Could they in theory just change their max health to some absurd number, and their walkspeed?
walkspeed and health values will only change on the client, but since the client has control over character position if they change their walkspeed they can still move really fast.
there used to be an exploit that makes a player immortal, but im not sure if this is still a thing anymore, its also really easy to fix by just removing a character instance if it stays at 0 health for too long.
Anything that is client sided can be manipulated by an exploiter. This can include health, speed, jump power, etc. They are also able to create instances only their client can see such as parts. While some values do replicate to the server and can be easy to detect, other values will need to be detected differently.

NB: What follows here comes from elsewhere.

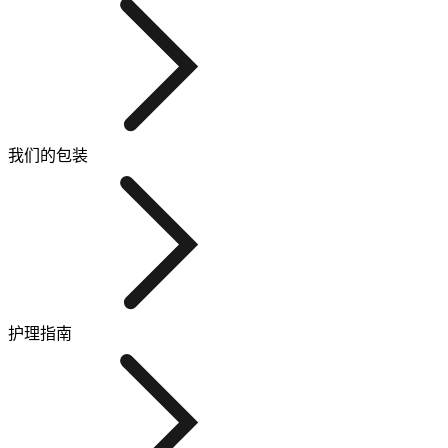
我们的包装
护理指南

If the client has control over it, then it’s vulnerable. Every client has physical control over their character, preventing clientside lag.
On their client, exploiters can do many things, such as teleporting, firing remote events, and even accessing things that normal LocalScripts can’t access (like CoreGui’s descendants).
Yes, this is still a thing.
Correct me if I’m wrong, I didn’t test this a lot
Normally, people die when you set their health to 0 on the server. However, the state change is handled by the client, and an exploiter can disable this change effectively achieving godmode.
Only BaseParts can be set NetworkOwnership to, but the Humanoid controls these BaseParts on the client, so movement settings which have to do with the parts in the characters such as JumpPower or WalkSpeed can be exploited, but Health is not one of these. There is a server script in your character that calculates your Health and handles it.
If you place serverscripts inside of characters can exploiters still access them?
Exploiters cannot access or view server scripts.